[Date Prev][Date Next][Thread Prev][Thread Next][Date Index][Thread Index]

Re: [SpeechIO-48] string substitution (was: Re: [SpeechIO-12] speechdv0.39)



> 
> Ewww.  Thank you.  Ugh.  
> 
> Wait, you're saying that
> 
>  $text =~ s/([a-zA-Z_0-9/]+)/$wordsub{$1} || $1/eg; 
> 
> Has the same problem ?  I don't think it does.. it's doing a hash lookup,
> not a search.  It'll take any contiguous group of characters in the above
> set (in []'s), and do a hash lookup.
> 
> if $wordsub{imo} == 'in my opinion', it'll get to "animosity", grab the
> whole thing at once (because it's composed entirely of characters in the
> set we're looking for) and nothing just before or after it (because that
> would be whitespace, which is not in the set), then do a hash lookup, and
> since $wordsub{animosity} == "", it'll hit the || $1/eg, and leave it
> alone.
> 
> Right ?

Yeah, I forgot that '+' was greedy, so it should work just fine.  Oops, my
perl must be a bit rusty...

> Then we'd just have to decide which characters to consider parts of words
> ("/", etc), and which characters not to (periods, commas, quotes, parens,
> etc).
> 
> Perl is really impressive.  It's cool how many rather elegant
> possibilities we have.  The frustration is in the irregularity of our
> language :)
> If punctuation were always just punctuation, and words were always made up
> only of alphabetic characters, this'd be easy :)

'/' isn't used as punctuation, right?  the only things that are are
[.,;:?] right?  Is that what we can break on?

something like an inversion set, for example:
  
  ([^.,;:? \t]+)

Would this be closer to what we want?  Hmm...this includes binary data,
so it's probably not what we want exactly...

> I did actually think about this before I put it in speechd.  I think this
> function deals with an issue that will be commong for all applications
> that use speechd.  And it can be disabled (by removing the speechd.sub
> file).
>
> Read over it.  Looks neat.  Still don't fully understand it though.
> 
> Didn't think about that.  The only reason I was thinking they should be
> stripped is to avoid like... what's that stuff called ?  Well, tainting
> problems.  Is that not the issue that I think it might be ?
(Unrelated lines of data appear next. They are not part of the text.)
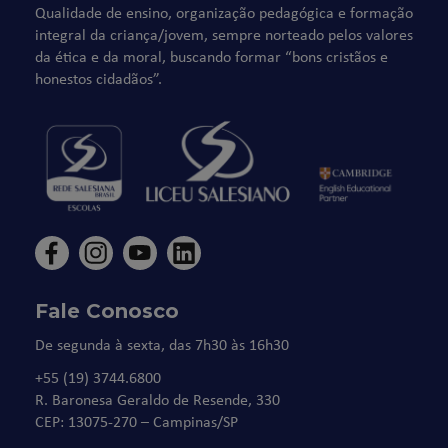
Qualidade de ensino, organização pedagógica e formação
integral da criança/jovem, sempre norteado pelos valores
da ética e da moral, buscando formar “bons cristãos e
honestos cidadãos”.
Fale Conosco
De segunda à sexta, das 7h30 às 16h30
+55 (19) 3744.6800
R. Baronesa Geraldo de Resende, 330
CEP: 13075-270 – Campinas/SP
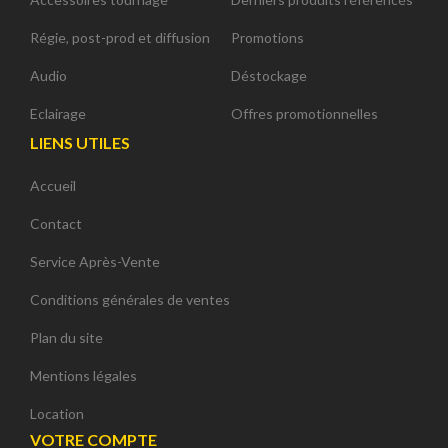
Régie, post-prod et diffusion
Promotions
Audio
Déstockage
Eclairage
Offres promotionnelles
LIENS UTILES
Accueil
Contact
Service Après-Vente
Conditions générales de ventes
Plan du site
Mentions légales
Location
VOTRE COMPTE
If speechd is just a condiut, then we don't have to concern ourselves about
tainting problems -- as soon as we start filtering the data, then we have
to worry about tainting issues.  Multibyte would allow foriegn character
sets to pass through speechd -- if someone has written (or does in the future)
a festival like server that speaks french, then we'd already support it
if we pass multibyte characters -- which perl handles just fine by itself
\w is a multibyte character, not just an ascii character...

but if we move this stuff to catspeech, then speechd doen't have to worry
about it (or use the cpu do deal with it).  catspeech would, and that's
not run by root, so it'd be freindlier to the system as a whole.

> I'm very happy to have you back :)

thanks, I just hope my contributions are worthwhile and don't detract from
where you're trying to take things.

k

------------------------------------------------------------------------------
"We are all born originals -- why is it so many of us die copies?" 
    -- Edward Young
mortis@voicenet.com                            http://www.voicenet.com/~mortis
------------------------------------------------------------------------------